Your assignment:
Nothing but the lines from the start of the entries below through the line containing "Training programs or" should appear in the answer, copied exactly and free of pictures.

Data shown:
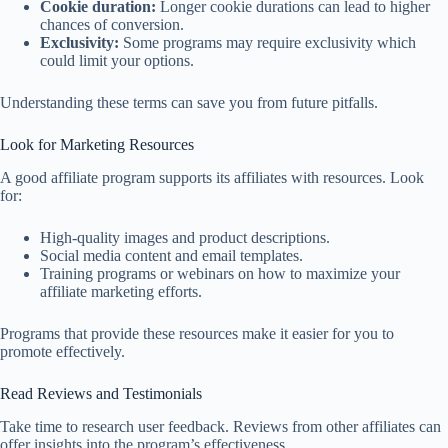
Cookie duration:
Longer cookie durations can lead to higher
chances of conversion.
Exclusivity:
Some programs may require exclusivity which
could limit your options.
Understanding these terms can save you from future pitfalls.
Look for Marketing Resources
A good affiliate program supports its affiliates with resources. Look
for:
High-quality images and product descriptions.
Social media content and email templates.
Training programs or webinars on how to maximize your
affiliate marketing efforts.
Programs that provide these resources make it easier for you to
promote effectively.
Read Reviews and Testimonials
Take time to research user feedback. Reviews from other affiliates can
offer insights into the program’s effectiveness.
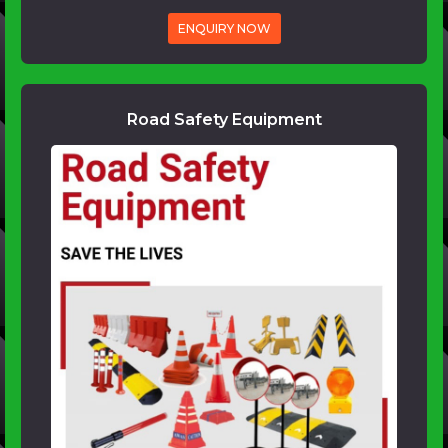
ENQUIRY NOW
Road Safety Equipment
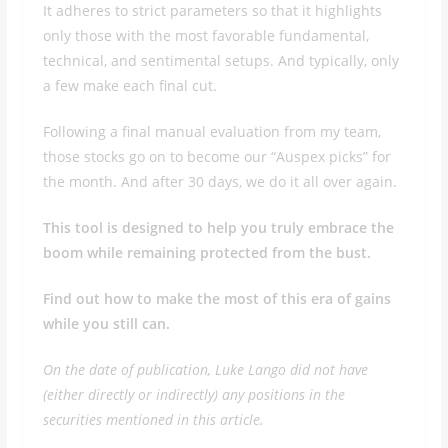
It adheres to strict parameters so that it highlights
only those with the most favorable fundamental,
technical, and sentimental setups. And typically, only
a few make each final cut.
Following a final manual evaluation from my team,
those stocks go on to become our “Auspex picks” for
the month. And after 30 days, we do it all over again.
This tool is designed to help you truly embrace the
boom while remaining protected from the bust.
Find out how to make the most of this era of gains
while you still can.
On the date of publication, Luke Lango did not have
(either directly or indirectly) any positions in the
securities mentioned in this article.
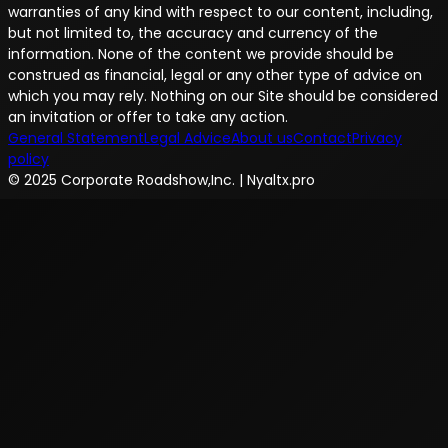
warranties of any kind with respect to our content, including,
but not limited to, the accuracy and currency of the
information. None of the content we provide should be
construed as financial, legal or any other type of advice on
which you may rely. Nothing on our Site should be considered
an invitation or offer to take any action.
General Statement
Legal Advice
About us
Contact
Privacy
policy
© 2025 Corporate Roadshow,Inc. | Nyaltx.pro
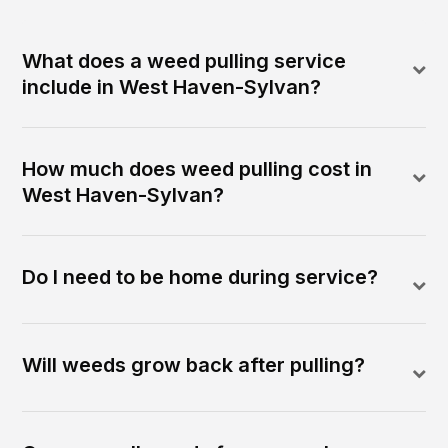
What does a weed pulling service
include in West Haven-Sylvan?
How much does weed pulling cost in
West Haven-Sylvan?
Do I need to be home during service?
Will weeds grow back after pulling?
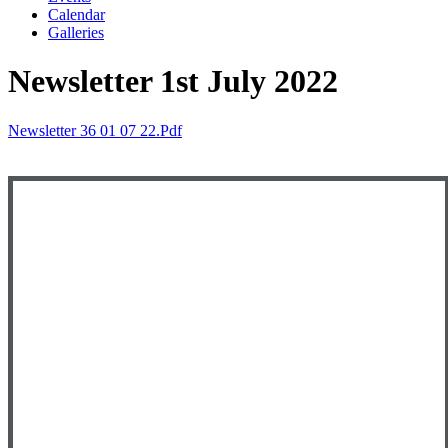
Calendar
Galleries
Newsletter 1st July 2022
Newsletter 36 01 07 22.pdf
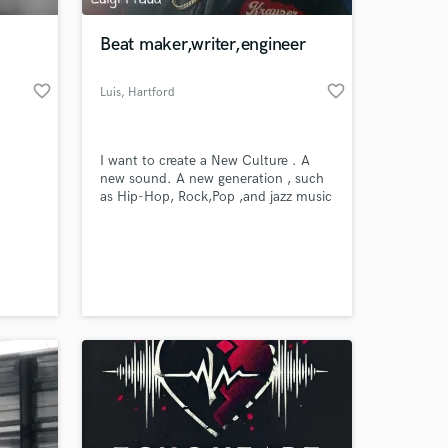
Beat maker,writer,engineer
favorite_border
favorite_border
Luis
, Hartford
I want to create a New Culture . A
new sound. A new generation , such
as Hip-Hop, Rock,Pop ,and jazz music
. It is time!!
 at your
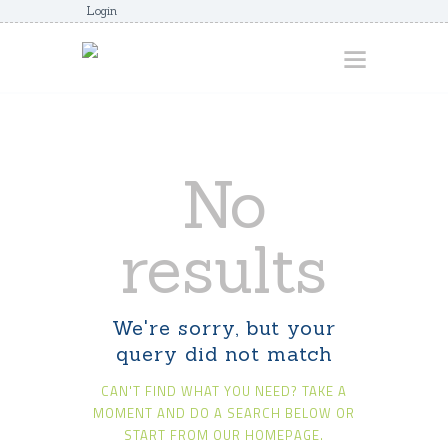
Login
HOME
No
ABOUT
AWARDS
results
JUNIORCOACHES
FAQS
We're sorry, but your
DONATE
query did not match
CONTACTS
CAN'T FIND WHAT YOU NEED? TAKE A
JOIN US
MOMENT AND DO A SEARCH BELOW OR
START FROM
OUR HOMEPAGE
.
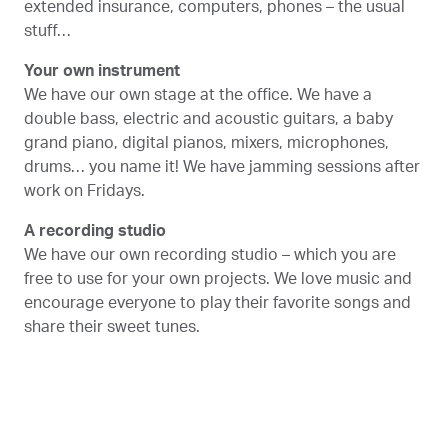
extended insurance, computers, phones – the usual
stuff…
Your own instrument
We have our own stage at the office. We have a
double bass, electric and acoustic guitars, a baby
grand piano, digital pianos, mixers, microphones,
drums… you name it! We have jamming sessions after
work on Fridays.
A recording studio
We have our own recording studio – which you are
free to use for your own projects. We love music and
encourage everyone to play their favorite songs and
share their sweet tunes.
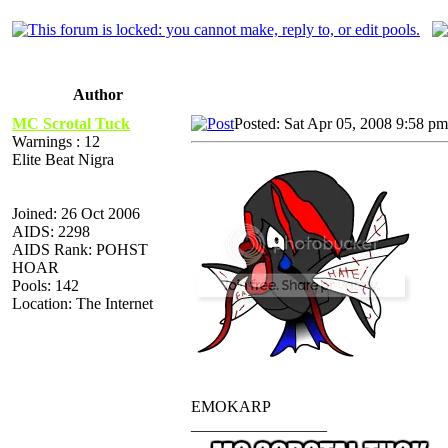
Author
MC Scrotal Tuck
Posted: Sat Apr 05, 2008 9:58 pm
Warnings : 12
Elite Beat Nigra
Joined: 26 Oct 2006
AIDS: 2298
AIDS Rank: POHST
HOAR
Pools: 142
Location: The Internet
EMOKARP
_________________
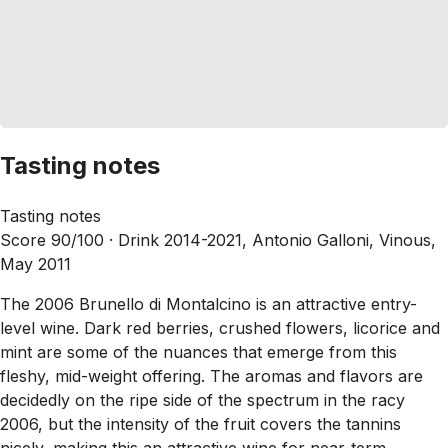
Tasting notes
Tasting notes
Score 90/100 ·
Drink 2014-2021, Antonio Galloni, Vinous,
May 2011
The 2006 Brunello di Montalcino is an attractive entry-
level wine. Dark red berries, crushed flowers, licorice and
mint are some of the nuances that emerge from this
fleshy, mid-weight offering. The aromas and flavors are
decidedly on the ripe side of the spectrum in the racy
2006, but the intensity of the fruit covers the tannins
nicely, making this an attractive wine for near-term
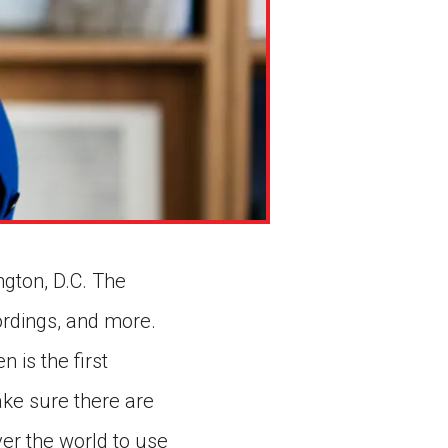
ington, D.C. The
ordings, and more.
 is the first
ake sure there are
over the world to use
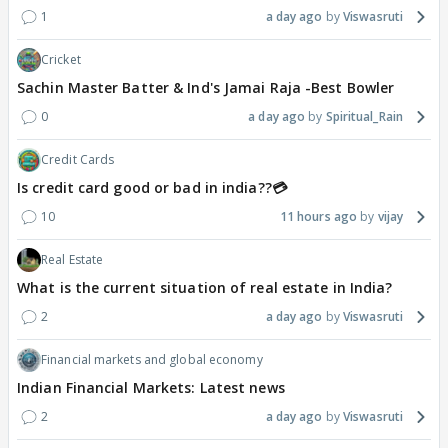
1
a day ago
Viswasruti
Cricket
Sachin Master Batter & Ind's Jamai Raja -Best Bowler
0
a day ago
Spiritual_Rain
Credit Cards
Is credit card good or bad in india??💳
10
11 hours ago
vijay
Real Estate
What is the current situation of real estate in India?
2
a day ago
Viswasruti
Financial markets and global economy
Indian Financial Markets: Latest news
2
a day ago
Viswasruti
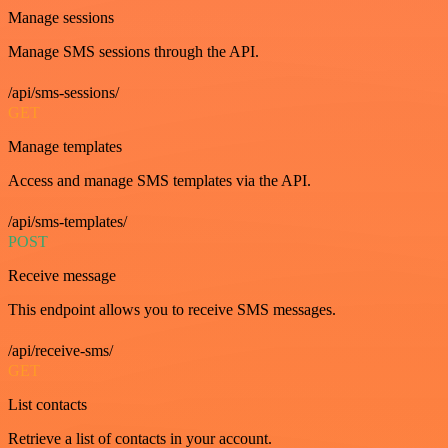
Manage sessions
Manage SMS sessions through the API.
/api/sms-sessions/
GET
Manage templates
Access and manage SMS templates via the API.
/api/sms-templates/
POST
Receive message
This endpoint allows you to receive SMS messages.
/api/receive-sms/
GET
List contacts
Retrieve a list of contacts in your account.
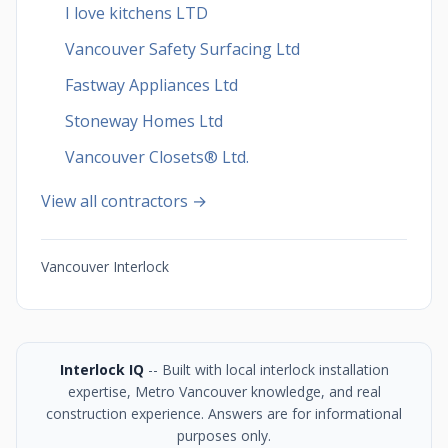
I love kitchens LTD
Vancouver Safety Surfacing Ltd
Fastway Appliances Ltd
Stoneway Homes Ltd
Vancouver Closets®︎ Ltd.
View all contractors →
Vancouver Interlock
Interlock IQ
-- Built with local interlock installation
expertise, Metro Vancouver knowledge, and real
construction experience. Answers are for informational
purposes only.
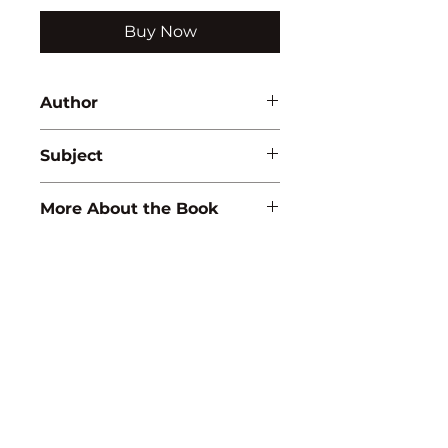
Buy Now
Author
R.K. Pandey
Subject
MATHEMATICS
More About the Book
ISBN:
9789350565667
Binding:
H.B
1st Edition:
2007
Reprinted:
2019
Pages:
186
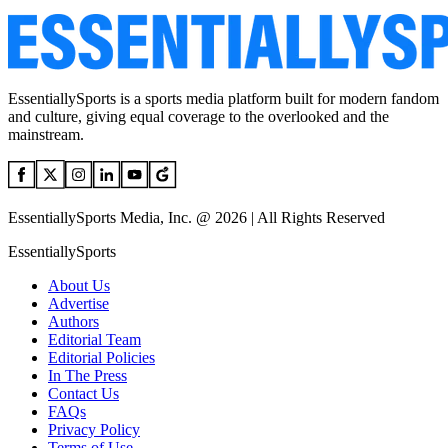
EssentiallySports is a sports media platform built for modern fandom
and culture, giving equal coverage to the overlooked and the
mainstream.
EssentiallySports Media, Inc. @ 2026 | All Rights Reserved
EssentiallySports
About Us
Advertise
Authors
Editorial Team
Editorial Policies
In The Press
Contact Us
FAQs
Privacy Policy
Terms of Use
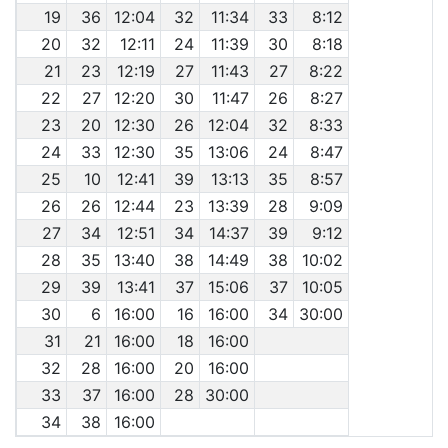
19
36
12:04
32
11:34
33
8:12
20
32
12:11
24
11:39
30
8:18
21
23
12:19
27
11:43
27
8:22
22
27
12:20
30
11:47
26
8:27
23
20
12:30
26
12:04
32
8:33
24
33
12:30
35
13:06
24
8:47
25
10
12:41
39
13:13
35
8:57
26
26
12:44
23
13:39
28
9:09
27
34
12:51
34
14:37
39
9:12
28
35
13:40
38
14:49
38
10:02
29
39
13:41
37
15:06
37
10:05
30
6
16:00
16
16:00
34
30:00
31
21
16:00
18
16:00
32
28
16:00
20
16:00
33
37
16:00
28
30:00
34
38
16:00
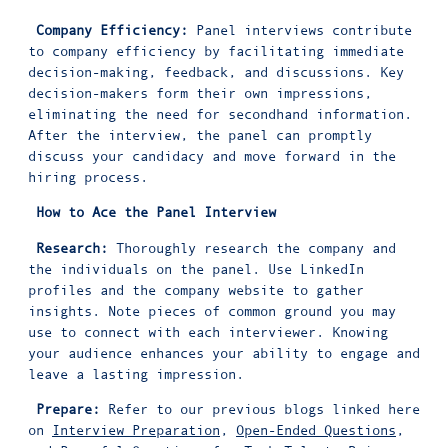
Company Efficiency:
Panel interviews contribute
to company efficiency by facilitating immediate
decision-making, feedback, and discussions. Key
decision-makers form their own impressions,
eliminating the need for secondhand information.
After the interview, the panel can promptly
discuss your candidacy and move forward in the
hiring process.
How to Ace the Panel Interview
Research:
Thoroughly research the company and
the individuals on the panel. Use LinkedIn
profiles and the company website to gather
insights. Note pieces of common ground you may
use to connect with each interviewer. Knowing
your audience enhances your ability to engage and
leave a lasting impression.
Prepare:
Refer to our previous blogs linked here
on
Interview Preparation
,
Open-Ended Questions
,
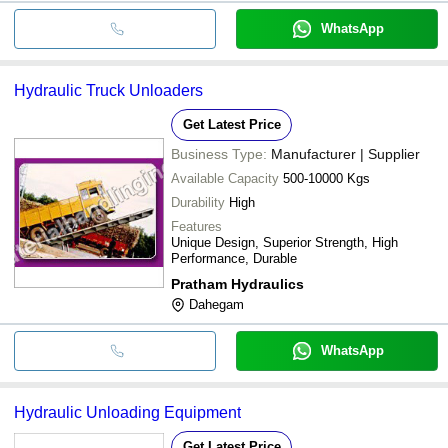
WhatsApp
Hydraulic Truck Unloaders
Get Latest Price
Business Type:
Manufacturer | Supplier
Available Capacity
500-10000 Kgs
Durability
High
Features
Unique Design, Superior Strength, High
Performance, Durable
Pratham Hydraulics
Dahegam
WhatsApp
Hydraulic Unloading Equipment
Get Latest Price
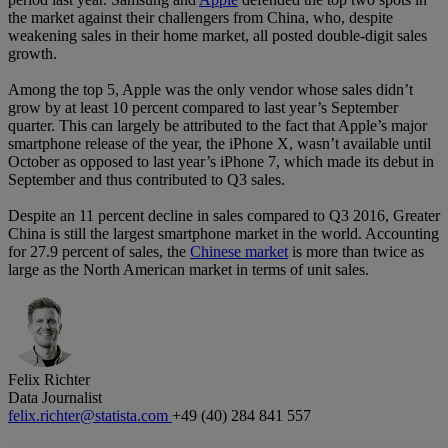
the market against their challengers from China, who, despite
weakening sales in their home market, all posted double-digit sales
growth.
Among the top 5, Apple was the only vendor whose sales didn’t
grow by at least 10 percent compared to last year’s September
quarter. This can largely be attributed to the fact that Apple’s major
smartphone release of the year, the iPhone X, wasn’t available until
October as opposed to last year’s iPhone 7, which made its debut in
September and thus contributed to Q3 sales.
Despite an 11 percent decline in sales compared to Q3 2016, Greater
China is still the largest smartphone market in the world. Accounting
for 27.9 percent of sales, the
Chinese market
is more than twice as
large as the North American market in terms of unit sales.
Felix Richter
Data Journalist
felix.richter@statista.com
+49 (40) 284 841 557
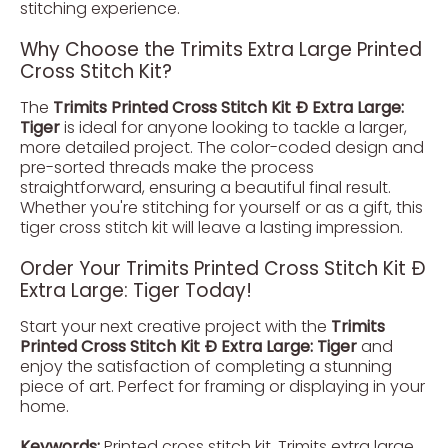
stitching experience.
Why Choose the Trimits Extra Large Printed
Cross Stitch Kit?
The
Trimits Printed Cross Stitch Kit Ð Extra Large:
Tiger
is ideal for anyone looking to tackle a larger,
more detailed project. The color-coded design and
pre-sorted threads make the process
straightforward, ensuring a beautiful final result.
Whether you're stitching for yourself or as a gift, this
tiger cross stitch kit will leave a lasting impression.
Order Your Trimits Printed Cross Stitch Kit Ð
Extra Large: Tiger Today!
Start your next creative project with the
Trimits
Printed Cross Stitch Kit Ð Extra Large: Tiger
and
enjoy the satisfaction of completing a stunning
piece of art. Perfect for framing or displaying in your
home.
Keywords:
Printed cross stitch kit, Trimits extra large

Written response:
Cookie duration:
Longer cookie durations can lead to higher
chances of conversion.
Exclusivity:
Some programs may require exclusivity which
could limit your options.
Understanding these terms can save you from future pitfalls.
Look for Marketing Resources
A good affiliate program supports its affiliates with resources. Look
for:
High-quality images and product descriptions.
Social media content and email templates.
Training programs or webinars on how to maximize your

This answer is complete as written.